The storage component 31 is configured to store various types of data to support operations at the terminal. The memory component may be implemented by any type or combination of volatile or nonvolatile memory devices such as Static Random Access Memory (SRAM), electrically erasable programmable read-only memory (EEPROM), erasable programmable read-only memory (EPROM), programmable read-only memory (PROM), read-only memory (ROM), magnetic memory, flash memory, magnetic or optical disk.
Of course, the computing device may necessarily include other components as well, such as input/output interfaces, display components, communication components, and the like.
The input/output interface provides an interface between the processing component and a peripheral interface module, which may be an output device, an input device, etc.
The communication component is configured to facilitate wired or wireless communication between the computing device and other devices, and the like.
The computing device may be a physical device or an elastic computing host provided by the cloud computing platform, and at this time, the computing device may be a cloud server, and the processing component, the storage component, and the like may be a base server resource rented or purchased from the cloud computing platform.
The embodiment of the application also provides a computer storage medium which stores a computer program, and the computer program can realize the medical science popularization article recommending method based on the user portrait in the embodiment shown in the figure 1 when being executed by a computer.
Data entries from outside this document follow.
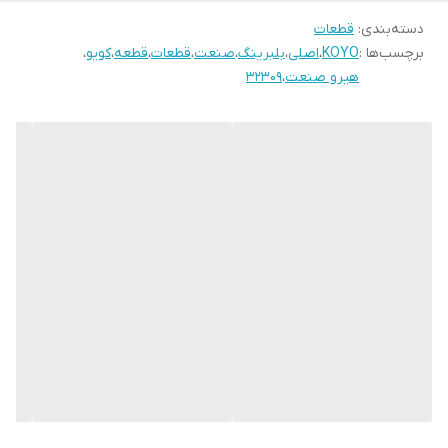
دسته‌بندی
:
قطعات
برچسب‌ها :
KOYO
،
اصلی
،
بلبرینگ
،
صنعت
،
قطعات
،
قطعه
،
کویو
،
هیرو صنعت
،
32309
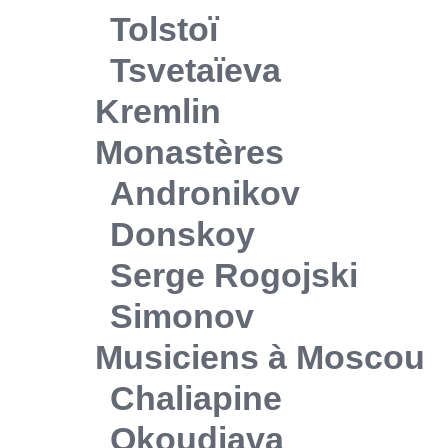
Tolstoï
Tsvetaïeva
Kremlin
Monastères
Andronikov
Donskoy
Serge Rogojski
Simonov
Musiciens à Moscou
Chaliapine
Okoudjava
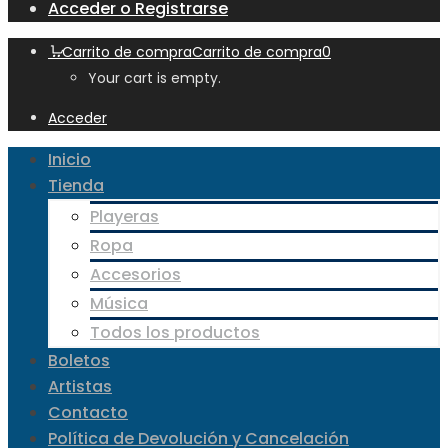
Acceder o Registrarse
Carrito de compra
Carrito de compra
0
Your cart is empty.
Acceder
Inicio
Tienda
Playeras
Ropa
Accesorios
Música
Todos los productos
Boletos
Artistas
Contacto
Política de Devolución y Cancelación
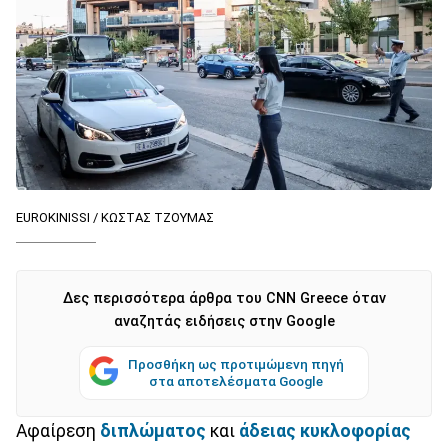
EUROKINISSI / ΚΩΣΤΑΣ ΤΖΟΥΜΑΣ
Δες περισσότερα άρθρα του CNN Greece όταν
αναζητάς ειδήσεις στην Google
Προσθήκη ως προτιμώμενη πηγή
στα αποτελέσματα Google
Αφαίρεση
διπλώματος
και
άδειας κυκλοφορίας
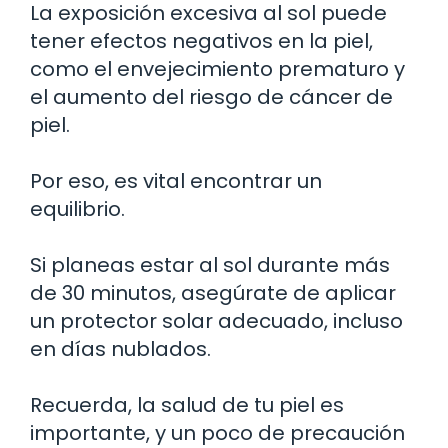
La exposición excesiva al sol puede
tener efectos negativos en la piel,
como el envejecimiento prematuro y
el aumento del riesgo de cáncer de
piel.
Por eso, es vital encontrar un
equilibrio.
Si planeas estar al sol durante más
de 30 minutos, asegúrate de aplicar
un protector solar adecuado, incluso
en días nublados.
Recuerda, la salud de tu piel es
importante, y un poco de precaución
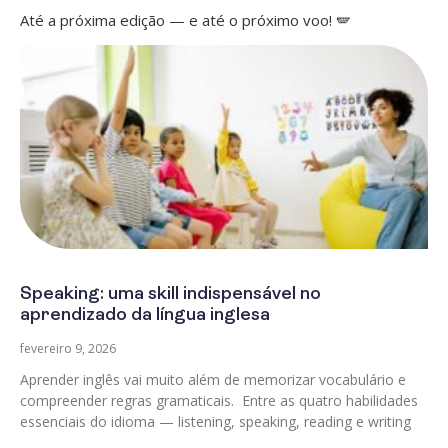
Até a próxima edição — e até o próximo voo! 🪽
Speaking: uma skill indispensável no
aprendizado da língua inglesa
fevereiro 9, 2026
Aprender inglês vai muito além de memorizar vocabulário e
compreender regras gramaticais. Entre as quatro habilidades
essenciais do idioma — listening, speaking, reading e writing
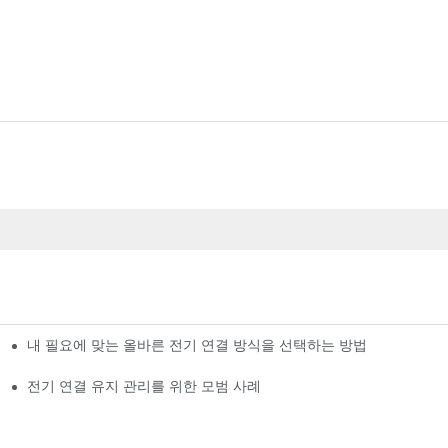
내 필요에 맞는 올바른 전기 연결 방식을 선택하는 방법
전기 연결 유지 관리를 위한 모범 사례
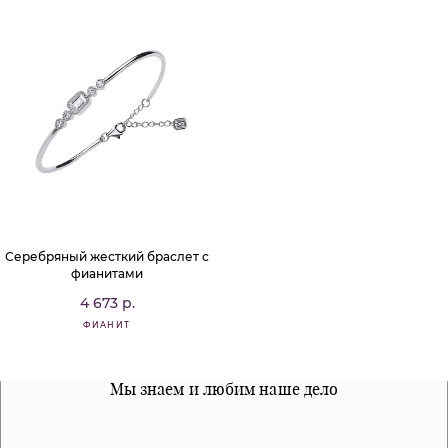
Серебряный жесткий браслет с
фианитами
4 673 р.
ФИАНИТ
Все наши материалы гипоалергенны
Мы знаем и любим наше дело
Примерка перед покупкой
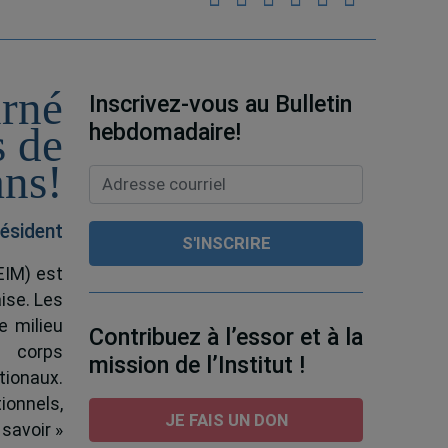
urné
Inscrivez-vous au Bulletin
hebdomadaire!
s de
ans!
ésident
EIM) est
ise. Les
e milieu
Contribuez à l’essor et à la
e corps
mission de l’Institut !
tionaux.
ionnels,
JE FAIS UN DON
 savoir »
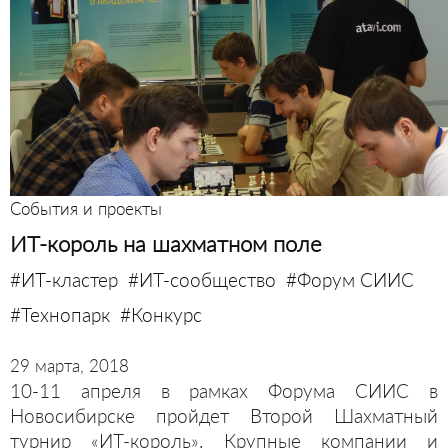
События и проекты
ИТ-король на шахматном поле
#ИТ-кластер
#ИТ-сообщество
#Форум СИИС
#Технопарк
#Конкурс
29 марта, 2018
10-11 апреля в рамках Форума СИИС в
Новосибирске пройдет Второй Шахматный
турнир «ИТ-король». Крупные компании и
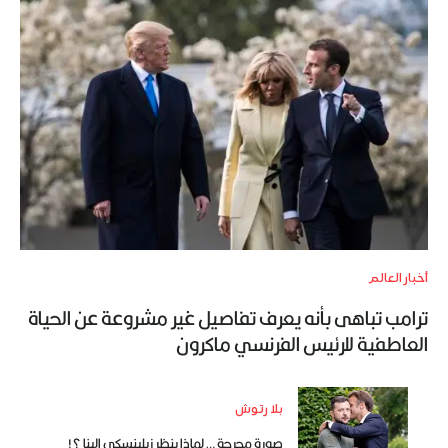
أخبار العالم
ترامب تباهى بأنه يعرف تفاصيل غير مشروعة عن الحياة
العاطفية للرئيس الفرنسي ماكرون
بلا رتوش
صورة محرجة … لماذا ينظر زيلينسكي إلينا ؟!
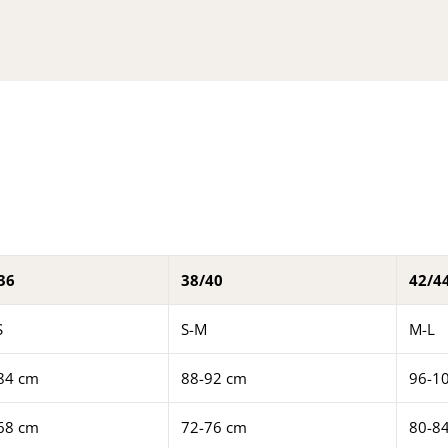
36
38/40
42/4
S
S-M
M-L
84 cm
88-92 cm
96-1
68 cm
72-76 cm
80-8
It will be clear to those skilled in the art that, for convenience and brevity of description, specific working procedures of the above-described systems, apparatuses and units may refer to corresponding procedures in the foregoing method embodiments, which are not repeated herein.
The apparatus embodiments described above are merely illustrative, wherein the elements illustrated as separate elements may or may not be physically separate, and the elements shown as elements may or may not be physical elements, may be located in one place, or may be distributed over a plurality of network elements. Some or all of the modules may be selected according to actual needs to achieve the purpose of the solution of this embodiment. Those of ordinary skill in the art will understand and implement the present invention without undue burden.
From the above description of the embodiments, it will be apparent to those skilled in the art that the embodiments may be implemented by means of software plus necessary general hardware platforms, or of course may be implemented by means of hardware. Based on this understanding, the foregoing technical solution may be embodied essentially or in a part contributing to the prior art in the form of a software product, which may be stored in a computer readable storage medium, such as ROM/RAM, a magnetic disk, an optical disk, etc., including several instructions for causing a computer device (which may be a personal computer, a server, or a network device, etc.) to execute the method described in the respective embodiments or some parts of the embodiments.
It should be noted that the above-mentioned embodiments are merely for illustrating the technical solution of the present application, and not for limiting the same, and although the present application has been described in detail with reference to the above-mentioned embodiments, it should be understood by those skilled in the art that the technical solution described in the above-mentioned embodiments may be modified or some technical features may be equivalently replaced, and these modifications or substitutions do not make the essence of the corresponding technical solution deviate from the spirit and scope of the technical solution of the embodiments of the present application.